出了林业局,沈梦昔骑车去往百货大楼。
她最初的想法就是走上层路线,林业局这样的大单位,基本就将她的挂历包圆了。
这是她一贯以来的习惯思维,就像当年民国时做军服,靠关系拿下政府订单,她根本无暇接零散小单子。
刚才代金光的一笑,让她醒悟,她现在是个十二岁的小姑娘,没有单位会要她的东西,她最该做的事情,是在学校里好好学习。
腊月里,白天的气温大约零下25度左右,街上积雪被行人踩实,又硬又滑。
沈梦昔有些走神,连人带车猛地摔倒,自行车哗啦啦一阵响,滑出去老远。
她觉得膝盖大概会青紫,起来拍拍裤子,扶起自行车,跨上去继续骑。
接到代金光电话的齐有恒,从公安局急匆匆骑车过来,老远看到女儿摔倒的一幕,他将脚支住路边雪堆上,看着女儿倔强的背影,心里说不出的滋味。
刚才代金光说儿子已经报到,先安排到办公室跟着做些简单工作,以后再看情况。最后笑着提起女儿拿着挂历去找他的事情,他说准备要100本挂历,免得小姑娘回家哭鼻子。
“嗨,小孩子瞎胡闹,你别理她。”
齐有恒心里是有些恼火的,碍于面子,他并不希望儿女做小买卖,好像他这当爹的多没本事,养不起孩子了一样。
他急着出来,就是想找到儿子女儿,赶他们回家。
但刚才,女儿摔倒,自行车发出的响声,表明这一下摔得实在不轻,但那孩子立刻起身了,戴着口罩看不到表情,但能感觉她肯定是摔疼了。心里又十分心疼,不忍心责怪她了。
齐有恒跟着女儿进了百货,看到她正从书包里拿出不干胶粘贴,给一个卖小百货和文具的个体摊贩推销,那人不感兴趣,冲女儿挥手。她又走向下一家,有人认出她来,笑着买了十多张,她留下电话号码又往前走。
齐有恒看不下去了,快步走出百货大楼,路过外甥女的服装店,他又看到儿子侄孙在门前卖对联,齐卫明正给人卷起福字和对联,绕了一段胶丝绳,打了个结递给人家,齐保安脖子上挂着个军挎,挎包盖敞着,活像个要饭的,他气得七窍生烟,就要过马路训斥一番。
却见又有几个人走过去,挑选了美女挂历,齐保安伸出冻得通红的手接过钱,扔进挎包,接着喊:挂历挂历!美女挂历!广州最时髦的挂历!先到先得,晚到没有了!

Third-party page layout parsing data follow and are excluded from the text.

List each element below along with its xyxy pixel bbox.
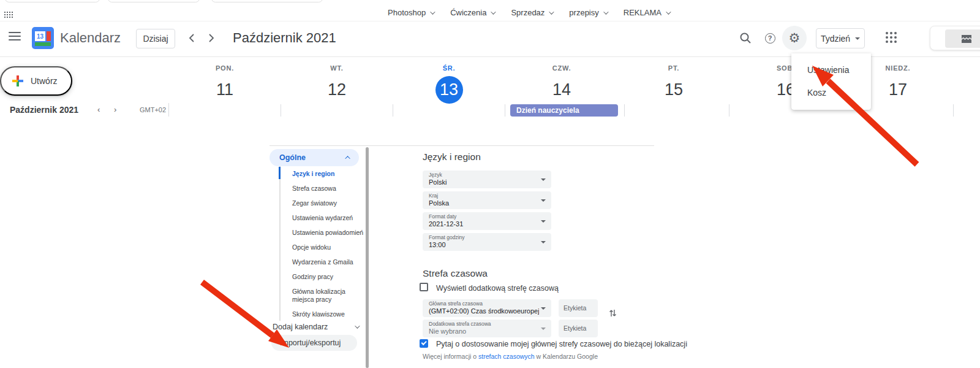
country-select[interactable]: Kraj Polska: [423, 191, 551, 209]
column-divider: [281, 104, 281, 117]
chevron-down-icon: [549, 9, 554, 14]
chevron-down-icon: [603, 9, 608, 14]
chevron-up-icon: [345, 156, 350, 161]
logo-day-number: 13: [35, 31, 45, 41]
settings-nav-item-view-options[interactable]: Opcje widoku: [292, 240, 364, 255]
settings-nav-item-timezone[interactable]: Strefa czasowa: [292, 181, 364, 196]
calendar-logo-icon[interactable]: 13: [32, 27, 54, 49]
settings-top-divider: [270, 145, 654, 146]
auto-adjust-timezone-label: Pytaj o dostosowanie mojej głównej stref…: [436, 340, 687, 348]
mini-next-icon[interactable]: ›: [114, 105, 116, 114]
settings-nav-item-keyboard-shortcuts[interactable]: Skróty klawiszowe: [292, 307, 364, 321]
bookmarks-apps-icon[interactable]: [4, 12, 13, 18]
language-select[interactable]: Język Polski: [423, 171, 551, 188]
primary-timezone-select[interactable]: Główna strefa czasowa (GMT+02:00) Czas ś…: [423, 299, 551, 317]
day-column-header[interactable]: WT. 12: [300, 64, 374, 104]
settings-nav-item-working-location[interactable]: Główna lokalizacja miejsca pracy: [292, 284, 364, 307]
date-format-select[interactable]: Format daty 2021-12-31: [423, 212, 551, 230]
caret-down-icon: [541, 199, 546, 202]
language-region-heading: Język i region: [423, 151, 481, 163]
settings-nav-scrollbar[interactable]: [366, 147, 369, 368]
chevron-down-icon: [491, 9, 496, 14]
primary-timezone-label-input[interactable]: Etykieta: [559, 299, 598, 317]
caret-down-icon: [855, 37, 860, 40]
day-column-header[interactable]: NIEDZ. 17: [861, 64, 935, 104]
broken-image-icon: [945, 29, 980, 48]
google-calendar-settings-screenshot: Photoshop Ćwiczenia Sprzedaz przepisy RE…: [0, 0, 980, 368]
today-circle: 13: [435, 76, 463, 104]
search-icon[interactable]: [738, 31, 753, 45]
view-selector-label: Tydzień: [821, 34, 850, 44]
day-column-header[interactable]: PON. 11: [188, 64, 262, 104]
app-name: Kalendarz: [60, 30, 121, 46]
bookmark-folder[interactable]: Sprzedaz: [511, 8, 552, 17]
settings-nav-item-notification-settings[interactable]: Ustawienia powiadomień: [292, 225, 364, 240]
column-divider: [393, 104, 393, 117]
day-column-header[interactable]: CZW. 14: [525, 64, 598, 104]
chevron-down-icon: [666, 9, 671, 14]
settings-nav-item-event-settings[interactable]: Ustawienia wydarzeń: [292, 210, 364, 225]
day-column-header[interactable]: PT. 15: [637, 64, 710, 104]
secondary-timezone-checkbox[interactable]: [420, 283, 428, 291]
timezone-label: GMT+02: [140, 106, 166, 113]
mini-prev-icon[interactable]: ‹: [97, 105, 100, 114]
timezones-link[interactable]: strefach czasowych: [478, 353, 535, 360]
settings-nav-rail: [279, 166, 281, 321]
settings-nav-import-export[interactable]: Importuj/eksportuj: [271, 335, 357, 351]
swap-timezones-icon[interactable]: [609, 308, 617, 321]
menu-item-trash[interactable]: Kosz: [791, 82, 871, 104]
timezone-heading: Strefa czasowa: [423, 268, 488, 279]
bookmark-folder[interactable]: przepisy: [569, 8, 606, 17]
caret-down-icon: [541, 241, 546, 243]
google-apps-grid-icon[interactable]: [886, 32, 897, 43]
column-divider: [953, 104, 954, 117]
settings-nav-item-gmail-events[interactable]: Wydarzenia z Gmaila: [292, 255, 364, 269]
column-divider: [729, 104, 729, 117]
page-title: Październik 2021: [233, 30, 336, 46]
bookmarks-bar: Photoshop Ćwiczenia Sprzedaz przepisy RE…: [0, 2, 980, 21]
time-format-select[interactable]: Format godziny 13:00: [423, 233, 551, 251]
event-chip[interactable]: Dzień nauczyciela: [510, 104, 618, 117]
bookmark-folder[interactable]: Photoshop: [388, 8, 434, 17]
auto-adjust-timezone-checkbox[interactable]: [420, 339, 428, 348]
create-button[interactable]: Utwórz: [0, 66, 72, 96]
caret-down-icon: [541, 178, 546, 181]
plus-icon: [12, 75, 23, 86]
settings-nav-section-general[interactable]: Ogólne: [270, 149, 359, 166]
secondary-timezone-select[interactable]: Dodatkowa strefa czasowa Nie wybrano: [423, 320, 551, 337]
settings-nav-active-indicator: [279, 167, 281, 179]
secondary-timezone-label-input[interactable]: Etykieta: [559, 320, 598, 337]
caret-down-icon: [541, 307, 546, 310]
settings-nav-list: Język i region Strefa czasowa Zegar świa…: [292, 166, 364, 321]
bookmark-folder[interactable]: REKLAMA: [624, 8, 669, 17]
chevron-down-icon: [355, 323, 360, 328]
settings-nav-add-calendar[interactable]: Dodaj kalendarz: [273, 323, 358, 331]
previous-week-icon[interactable]: [186, 32, 198, 44]
column-divider: [505, 104, 505, 117]
timezone-footer-note: Więcej informacji o strefach czasowych w…: [423, 353, 598, 360]
chevron-down-icon: [430, 9, 435, 14]
view-selector-button[interactable]: Tydzień: [816, 28, 865, 48]
menu-item-settings[interactable]: Ustawienia: [791, 59, 871, 82]
caret-down-icon: [541, 220, 546, 223]
settings-gear-icon[interactable]: ⚙: [782, 26, 807, 50]
today-button[interactable]: Dzisiaj: [136, 29, 175, 48]
secondary-timezone-checkbox-label: Wyświetl dodatkową strefę czasową: [436, 284, 559, 293]
caret-down-icon: [541, 328, 546, 330]
help-icon[interactable]: ?: [763, 31, 777, 45]
next-week-icon[interactable]: [205, 32, 217, 44]
account-avatar[interactable]: [930, 26, 980, 50]
settings-dropdown-menu: Ustawienia Kosz: [791, 53, 871, 110]
main-menu-icon[interactable]: [9, 32, 21, 40]
mini-calendar-title: Październik 2021: [10, 105, 78, 115]
column-divider: [168, 103, 169, 117]
bookmark-folder[interactable]: Ćwiczenia: [450, 8, 494, 17]
settings-nav-item-working-hours[interactable]: Godziny pracy: [292, 269, 364, 284]
settings-nav-item-language-region[interactable]: Język i region: [292, 166, 364, 181]
create-button-label: Utwórz: [31, 76, 58, 86]
column-divider: [624, 104, 625, 117]
day-column-header-today[interactable]: ŚR. 13: [412, 64, 486, 104]
settings-nav-item-world-clock[interactable]: Zegar światowy: [292, 196, 364, 210]
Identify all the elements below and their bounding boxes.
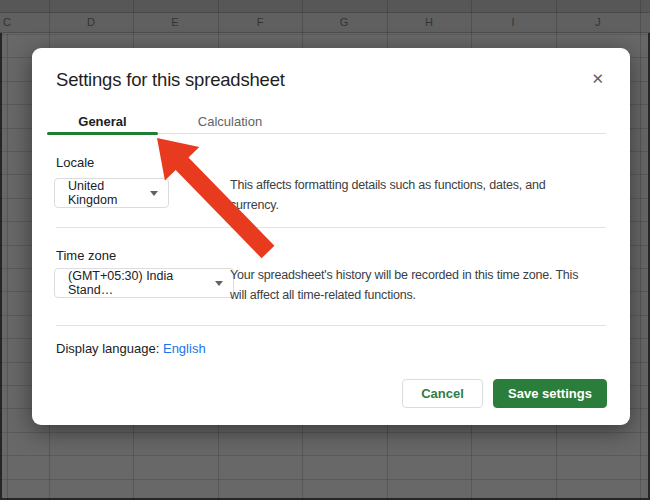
tab-general[interactable]: General [47,108,158,134]
timezone-label: Time zone [56,248,116,263]
display-language-row: Display language: English [56,341,206,356]
close-icon[interactable]: ✕ [591,71,604,86]
spreadsheet-settings-dialog: Settings for this spreadsheet ✕ General … [32,48,630,425]
timezone-select[interactable]: (GMT+05:30) India Stand… [54,268,234,298]
gridline [7,34,8,500]
column-header-D: D [87,16,95,28]
chevron-down-icon [215,281,223,286]
locale-select-value: United Kingdom [68,179,142,207]
spreadsheet-top-strip [0,0,650,13]
dialog-title: Settings for this spreadsheet [56,69,285,91]
timezone-select-value: (GMT+05:30) India Stand… [68,269,207,297]
column-header-H: H [425,16,433,28]
column-header-E: E [171,16,178,28]
locale-label: Locale [56,155,94,170]
locale-select[interactable]: United Kingdom [54,178,169,208]
cancel-button[interactable]: Cancel [402,379,483,408]
column-header-C: C [3,16,11,28]
gridline [640,0,641,500]
screenshot-root: { "spreadsheet": { "column_headers": ["C… [0,0,650,500]
tab-bar: General Calculation [47,108,606,134]
spreadsheet-column-header-row: CDEFGHIJ [0,13,650,33]
section-divider [56,325,606,326]
display-language-link[interactable]: English [163,341,206,356]
active-tab-underline [47,132,158,135]
column-header-G: G [340,16,349,28]
chevron-down-icon [150,191,158,196]
save-settings-button[interactable]: Save settings [493,379,607,408]
column-header-J: J [595,16,601,28]
dialog-button-row: Cancel Save settings [402,379,607,408]
column-header-F: F [257,16,264,28]
locale-help-text: This affects formatting details such as … [230,176,630,215]
tab-calculation[interactable]: Calculation [158,108,302,134]
column-header-I: I [511,16,514,28]
timezone-help-text: Your spreadsheet's history will be recor… [230,266,630,305]
section-divider [56,227,606,228]
display-language-label: Display language: [56,341,163,356]
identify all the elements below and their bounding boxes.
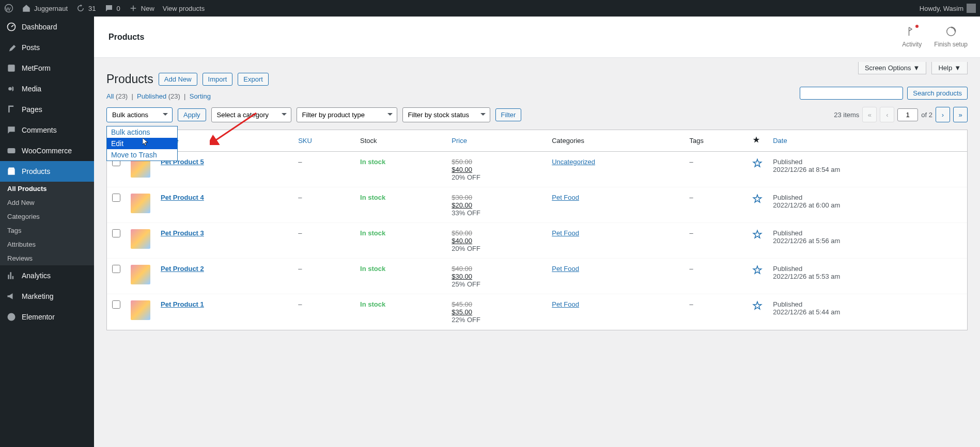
updates-link[interactable]: 31	[76, 4, 96, 13]
col-price[interactable]: Price	[446, 130, 547, 152]
view-products-link[interactable]: View products	[163, 5, 205, 12]
category-link[interactable]: Pet Food	[552, 194, 579, 201]
page-header-title: Products	[108, 33, 144, 42]
featured-toggle[interactable]	[747, 152, 768, 188]
product-thumbnail[interactable]	[131, 229, 150, 249]
sidebar-label: Posts	[22, 43, 40, 52]
stock-status-select[interactable]: Filter by stock status	[402, 107, 490, 122]
col-categories[interactable]: Categories	[552, 137, 584, 145]
stock-status: In stock	[360, 265, 385, 273]
pagination: 23 items « ‹ of 2 › »	[834, 107, 968, 122]
howdy-label: Howdy, Wasim	[920, 5, 963, 12]
view-label: View products	[163, 5, 205, 12]
category-link[interactable]: Uncategorized	[552, 158, 595, 166]
category-link[interactable]: Pet Food	[552, 300, 579, 308]
help-button[interactable]: Help ▼	[931, 62, 968, 74]
filter-published[interactable]: Published	[137, 92, 166, 100]
product-name-link[interactable]: Pet Product 3	[161, 229, 204, 237]
sidebar-item-woocommerce[interactable]: WooCommerce	[0, 140, 94, 161]
col-featured[interactable]	[747, 130, 768, 152]
sidebar-item-elementor[interactable]: Elementor	[0, 307, 94, 327]
category-link[interactable]: Pet Food	[552, 265, 579, 273]
product-name-link[interactable]: Pet Product 1	[161, 300, 204, 308]
col-tags[interactable]: Tags	[690, 137, 704, 145]
page-first-button[interactable]: «	[862, 107, 877, 122]
sidebar-item-media[interactable]: Media	[0, 78, 94, 99]
wp-logo[interactable]	[4, 4, 13, 13]
bulk-opt-edit[interactable]: Edit	[107, 138, 177, 149]
product-date: Published2022/12/26 at 6:00 am	[768, 187, 967, 223]
category-select[interactable]: Select a category	[211, 107, 291, 122]
row-checkbox[interactable]	[112, 229, 120, 237]
avatar-icon	[967, 4, 976, 13]
page-prev-button[interactable]: ‹	[880, 107, 894, 122]
filter-all[interactable]: All	[106, 92, 114, 100]
product-thumbnail[interactable]	[131, 300, 150, 320]
import-button[interactable]: Import	[203, 73, 233, 86]
sidebar-item-products[interactable]: Products	[0, 161, 94, 182]
row-checkbox[interactable]	[112, 265, 120, 273]
sidebar-item-marketing[interactable]: Marketing	[0, 286, 94, 307]
type-label: Filter by product type	[302, 111, 365, 119]
row-checkbox[interactable]	[112, 300, 120, 309]
new-link[interactable]: New	[129, 4, 154, 13]
screen-options-button[interactable]: Screen Options ▼	[858, 62, 926, 74]
product-thumbnail[interactable]	[131, 194, 150, 213]
add-new-button[interactable]: Add New	[159, 73, 197, 86]
row-checkbox[interactable]	[112, 194, 120, 202]
submenu-tags[interactable]: Tags	[0, 224, 94, 237]
sidebar-item-posts[interactable]: Posts	[0, 37, 94, 58]
finish-setup-button[interactable]: Finish setup	[934, 26, 968, 48]
submenu-categories[interactable]: Categories	[0, 210, 94, 224]
product-thumbnail[interactable]	[131, 158, 150, 178]
svg-rect-6	[8, 148, 15, 153]
howdy-user[interactable]: Howdy, Wasim	[920, 4, 976, 13]
progress-icon	[945, 26, 957, 39]
submenu-reviews[interactable]: Reviews	[0, 251, 94, 265]
bulk-opt-title[interactable]: Bulk actions	[107, 126, 177, 138]
col-sku[interactable]: SKU	[293, 130, 355, 152]
featured-toggle[interactable]	[747, 223, 768, 259]
product-name-link[interactable]: Pet Product 4	[161, 194, 204, 201]
featured-toggle[interactable]	[747, 187, 768, 223]
export-button[interactable]: Export	[238, 73, 269, 86]
site-link[interactable]: Juggernaut	[22, 4, 68, 13]
category-link[interactable]: Pet Food	[552, 229, 579, 237]
chevron-down-icon: ▼	[913, 64, 920, 72]
sidebar-label: Media	[22, 85, 41, 93]
col-date[interactable]: Date	[768, 130, 967, 152]
col-stock[interactable]: Stock	[360, 137, 377, 145]
bulk-actions-select[interactable]: Bulk actions	[106, 107, 173, 122]
submenu-all-products[interactable]: All Products	[0, 182, 94, 196]
sidebar-item-comments[interactable]: Comments	[0, 120, 94, 140]
star-outline-icon	[752, 229, 763, 240]
featured-toggle[interactable]	[747, 294, 768, 330]
product-thumbnail[interactable]	[131, 265, 150, 284]
page-input[interactable]	[897, 108, 918, 121]
search-products-button[interactable]: Search products	[907, 87, 968, 100]
filter-button[interactable]: Filter	[495, 108, 522, 121]
search-input[interactable]	[800, 87, 903, 100]
sidebar-item-metform[interactable]: MetForm	[0, 58, 94, 78]
comments-link[interactable]: 0	[104, 4, 120, 13]
admin-sidebar: Dashboard Posts MetForm Media Pages Comm…	[0, 17, 94, 447]
bulk-opt-trash[interactable]: Move to Trash	[107, 149, 177, 161]
filter-sorting[interactable]: Sorting	[190, 92, 211, 100]
product-type-select[interactable]: Filter by product type	[297, 107, 397, 122]
sidebar-item-pages[interactable]: Pages	[0, 99, 94, 120]
activity-button[interactable]: Activity	[902, 26, 922, 48]
product-tags: –	[685, 152, 748, 188]
help-label: Help	[938, 64, 952, 72]
apply-button[interactable]: Apply	[178, 108, 206, 121]
product-name-link[interactable]: Pet Product 2	[161, 265, 204, 273]
sidebar-item-dashboard[interactable]: Dashboard	[0, 17, 94, 37]
submenu-attributes[interactable]: Attributes	[0, 237, 94, 251]
page-last-button[interactable]: »	[953, 107, 968, 122]
svg-point-8	[8, 313, 15, 321]
featured-toggle[interactable]	[747, 259, 768, 294]
product-price: $50.00$40.0020% OFF	[446, 223, 547, 259]
page-next-button[interactable]: ›	[936, 107, 950, 122]
star-outline-icon	[752, 300, 763, 311]
submenu-add-new[interactable]: Add New	[0, 196, 94, 210]
sidebar-item-analytics[interactable]: Analytics	[0, 265, 94, 286]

齐卫家翻着挂历,“美女组合!刘晓庆,陈冲!要收摊了啊!”
齐有恒又停住了脚步,转头向单位骑去。
沈梦昔走向第一家摊位推销的时候,是有些心理障碍的,她怕人家拒绝。
她甚至想转身回家,老娘干嘛要在这鸡毛蒜皮的事上耗费自尊!
一个曾经地位至尊、挥金如土的人,要为利润两三毛的东西,大费周章,她觉得心浮气躁。
但是她上了二楼,在楼梯拐角发现了身穿警服的齐有恒的身影,这位老公安的跟踪技术并不高明啊。
这个时候就不能后退了,不蒸馒头争口气啊!
她硬着头皮走向第一个摊位,那个四十多岁的女人,翻看了一下不干胶,冷脸拒绝了,“这都是啥啊?不要!”
她又走向第二家。
——被拒绝也没有那么难受,不过是这几十年过于顺利罢了。
第二家摊主认识沈梦昔,知道她是齐有恒的女儿,笑着挑了十张粘贴,给了三块五毛钱。
中午她随便吃了点东西,又去了边城商场,这半天多,不干胶粘贴推销的不太好,但是电子表却卖得极好。
她以十二元的价格批发给一个边城商场的摊主,一转头,就见他以二十五块卖了一块电子表。沈梦昔只做不见,低头下楼,那摊主随后追了上来,一开口就跟她预定了两百块电子表,要她再便宜点。